Dayna Del Val is on a mission to help others (re)discover the spark they were born with through her blog and newsletter, her professional talks and the (re)Discover Your Spark retreats she leads. Dayna works with people to help them not just identify and articulate their dreams but to develop a framework to get going on the pursuit of those dreams—today, in the next few months and for the years ahead. She's at the intersection of remarkable and so, so ordinary, but she knows that pretty much everyone else is, too. She's excited to be sharing this extraordinary journey with you.

2 Comments

  • paula richter

    I am so with you on the NEW normal. It is probably going to happen whether we like it or not, so let’s make it a good new normal. We can absolutely agree on the over-consumerism that has happened in our lives. Down-sizing into the house I now live in was quite an eye-opener. But you caught me at a bad time. We in the agricultural world are taking a beating on the world markets. Our job is to feed the world and the world is telling us that we are bad to raise cattle and then slaughter them for people to eat. It made me sick to see the dogs in cages at the Wuhan meat market, just waiting to be slaughtered. I can not explain why the other night we moved heaven and earth to deliver a tail first calf that had already died. Thank God for Dr. Mindy Yates who worked like a slave and for her assistant Kylie and for Greg and for Jana who all had to put every bit of their muscle into this endeavor. It was not a moneymaking or moneysaving pursuit. It will cost more than the cow is worth on the open market. But we do care. Deeply. and even more so for our fellow man. How do we create a new normal that is better than the old one? Only God knows the answer to that one. Because YOUR better most certainly is not going to coincide with MY better. We are too different. Our paths have started in planes so diametrically opposed, we can’t even understand each other. We have trouble trusting each other’s realities.
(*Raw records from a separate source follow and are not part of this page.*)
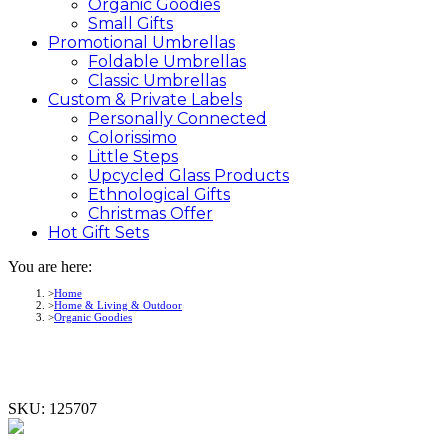
Organic Goodies
Small Gifts
Promotional
Umbrellas
Foldable Umbrellas
Classic Umbrellas
Custom &
Private
Labels
Personally Connected
Colorissimo
Little Steps
Upcycled Glass Products
Ethnological Gifts
Christmas Offer
Hot Gift
Sets
You are here:
Home
Home & Living & Outdoor
Organic Goodies
SKU:
125707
Do you think I like the corruption that goes on in our nation’s capitol? (The lobbying is one thing we can agree on.) I HATE it. But I hate it also that when we had people dying and their economic situations looming horribly that suddenly we were dickering over how to spend the Stimulus package (spending money on big windmills that will be filling up the landfills in 15 to 30 years.) I HATE it that our children are going to be burdened horribly with the debt that we are spending on ourselves. I HATE it that all the money people put into the Social Security has been up for grabs and the people who are no longer able to work are going to be at the mercy of our society.
    This has been so concerning to me, I have had to put it into the hands of God and humbly beg him to help us sort out this mess. In the meantime, the sun is finally shining. But the wind is blowing. It is time to go back out and check for chilled down wet little calves. Life goes on. I respect you and love you for your passion.

    • Dayna Del Val

      You know, as a vegetarian, I have nothing but respect for your as cattle ranchers. I have a sense of the incredible commitment ranchers make to their herds. I often wonder why we are all attacking farmers and ranchers–I am not sure that people understand that it’s farmers and ranchers who feed us. But where we differ is that the current administration is as or more anti-farmer and -rancher than any previous administration. Along with all of us who are not developers, you are as apparently disposable as my sector is, as education is, as entrepreneurs are as everyone who wasn’t born into incredible wealth and privilege is. I respect you for going out in the cold to find those babies and taking care of them until they are reached their final stage. I don’t want to eat them, but I appreciate that you create a situation for them to have a quality of life as long as it lasts. And I appreciate that you keep reading, knowing that we don’t agree on much of anything.